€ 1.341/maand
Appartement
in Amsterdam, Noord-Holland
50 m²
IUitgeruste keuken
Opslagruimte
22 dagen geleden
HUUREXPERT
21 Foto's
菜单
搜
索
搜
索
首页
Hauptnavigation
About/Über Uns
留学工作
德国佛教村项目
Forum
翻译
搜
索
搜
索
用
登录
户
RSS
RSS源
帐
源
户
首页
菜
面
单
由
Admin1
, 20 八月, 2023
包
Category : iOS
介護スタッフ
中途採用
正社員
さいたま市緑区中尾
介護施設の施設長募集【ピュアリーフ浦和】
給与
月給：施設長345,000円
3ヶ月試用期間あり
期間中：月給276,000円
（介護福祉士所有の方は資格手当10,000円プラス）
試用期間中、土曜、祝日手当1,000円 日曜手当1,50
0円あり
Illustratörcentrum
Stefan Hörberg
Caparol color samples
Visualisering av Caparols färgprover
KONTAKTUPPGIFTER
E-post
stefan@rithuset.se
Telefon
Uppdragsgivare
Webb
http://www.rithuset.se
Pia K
---
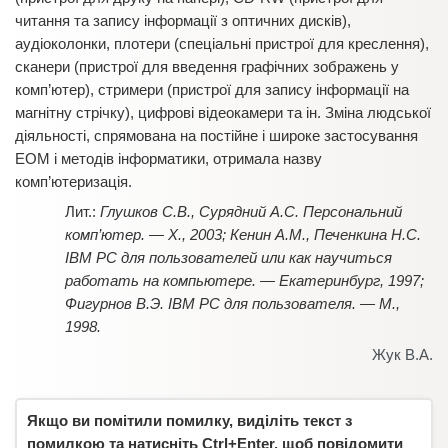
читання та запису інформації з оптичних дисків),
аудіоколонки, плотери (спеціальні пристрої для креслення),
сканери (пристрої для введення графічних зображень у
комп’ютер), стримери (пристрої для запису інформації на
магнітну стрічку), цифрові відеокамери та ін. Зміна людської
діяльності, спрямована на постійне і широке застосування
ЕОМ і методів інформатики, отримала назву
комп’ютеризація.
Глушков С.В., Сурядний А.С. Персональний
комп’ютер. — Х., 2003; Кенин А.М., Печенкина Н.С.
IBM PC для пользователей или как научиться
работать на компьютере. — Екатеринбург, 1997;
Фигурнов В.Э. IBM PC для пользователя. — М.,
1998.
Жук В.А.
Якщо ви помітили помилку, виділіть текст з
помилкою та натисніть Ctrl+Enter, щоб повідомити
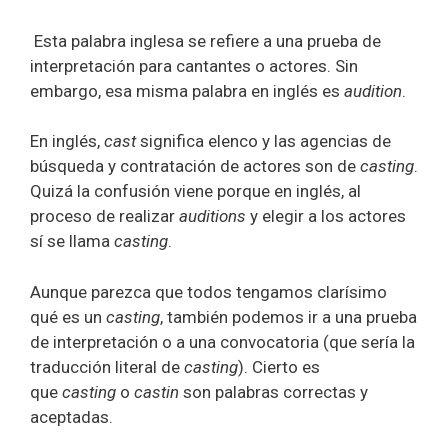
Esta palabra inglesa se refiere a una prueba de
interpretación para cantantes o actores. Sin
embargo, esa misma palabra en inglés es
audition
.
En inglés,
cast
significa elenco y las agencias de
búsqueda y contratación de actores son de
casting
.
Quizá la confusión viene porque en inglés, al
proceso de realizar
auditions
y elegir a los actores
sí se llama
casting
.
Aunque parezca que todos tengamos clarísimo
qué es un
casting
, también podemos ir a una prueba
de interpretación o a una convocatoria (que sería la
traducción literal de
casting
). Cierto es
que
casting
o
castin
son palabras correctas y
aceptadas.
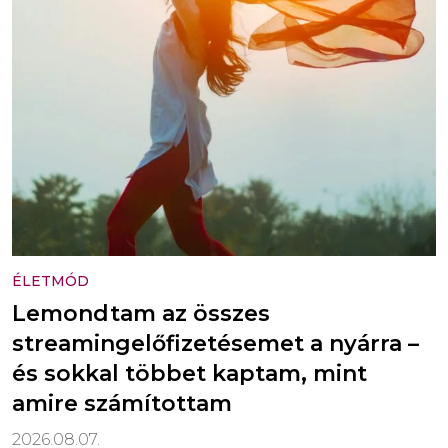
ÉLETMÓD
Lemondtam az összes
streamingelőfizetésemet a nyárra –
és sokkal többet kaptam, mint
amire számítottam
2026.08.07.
---
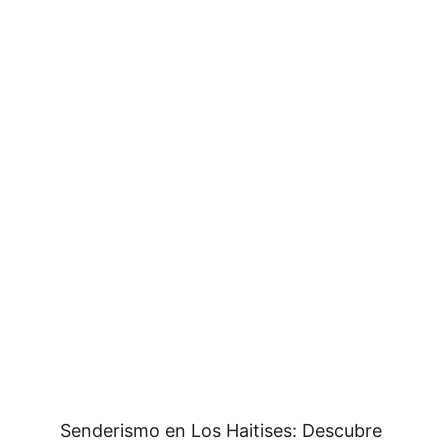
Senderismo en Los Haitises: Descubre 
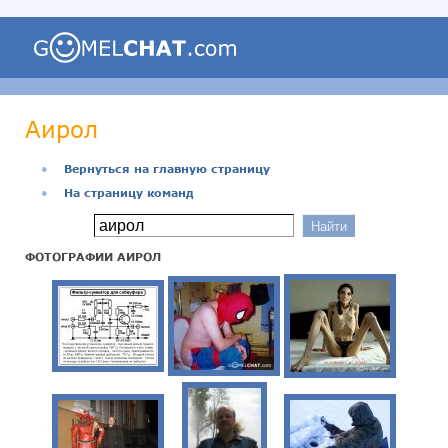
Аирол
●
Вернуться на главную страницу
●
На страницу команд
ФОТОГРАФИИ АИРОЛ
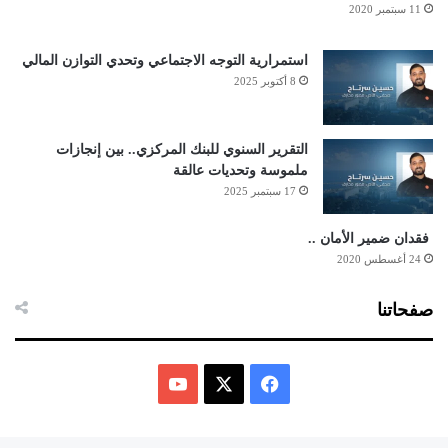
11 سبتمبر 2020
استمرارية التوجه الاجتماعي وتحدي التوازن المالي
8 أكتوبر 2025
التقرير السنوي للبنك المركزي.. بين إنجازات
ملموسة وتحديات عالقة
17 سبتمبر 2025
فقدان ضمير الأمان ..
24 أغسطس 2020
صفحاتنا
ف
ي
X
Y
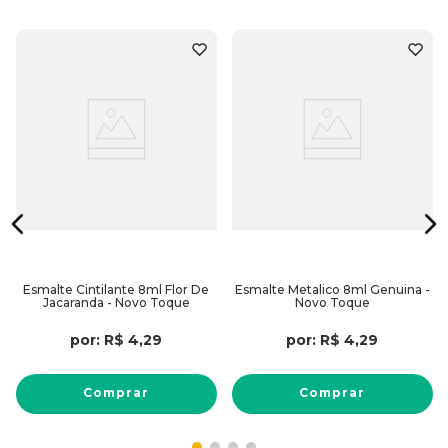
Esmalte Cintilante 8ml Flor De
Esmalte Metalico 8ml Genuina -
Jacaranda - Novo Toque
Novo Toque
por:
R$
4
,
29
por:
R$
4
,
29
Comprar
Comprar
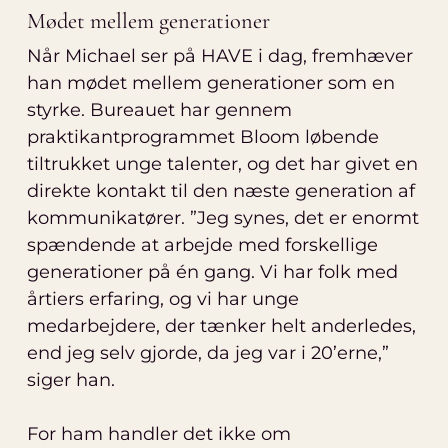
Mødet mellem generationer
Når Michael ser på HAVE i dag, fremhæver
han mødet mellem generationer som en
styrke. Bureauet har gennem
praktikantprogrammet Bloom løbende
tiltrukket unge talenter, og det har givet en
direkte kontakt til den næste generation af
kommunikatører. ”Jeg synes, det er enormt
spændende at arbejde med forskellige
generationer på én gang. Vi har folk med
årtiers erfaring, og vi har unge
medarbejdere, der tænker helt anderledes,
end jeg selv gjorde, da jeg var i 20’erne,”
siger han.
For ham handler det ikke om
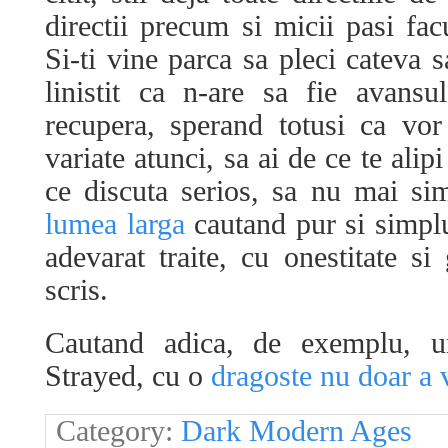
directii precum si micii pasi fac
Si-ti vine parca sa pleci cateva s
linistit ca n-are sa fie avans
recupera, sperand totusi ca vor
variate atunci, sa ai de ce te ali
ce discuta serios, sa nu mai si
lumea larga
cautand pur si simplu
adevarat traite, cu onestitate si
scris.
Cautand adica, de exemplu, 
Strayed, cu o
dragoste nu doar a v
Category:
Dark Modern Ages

### What is being asked
Each line in the data that holds the string "generationer" should be found and copied.

### Solution to this exercise
Mødet mellem generationer
han mødet mellem generationer som en
generationer på én gang. Vi har folk med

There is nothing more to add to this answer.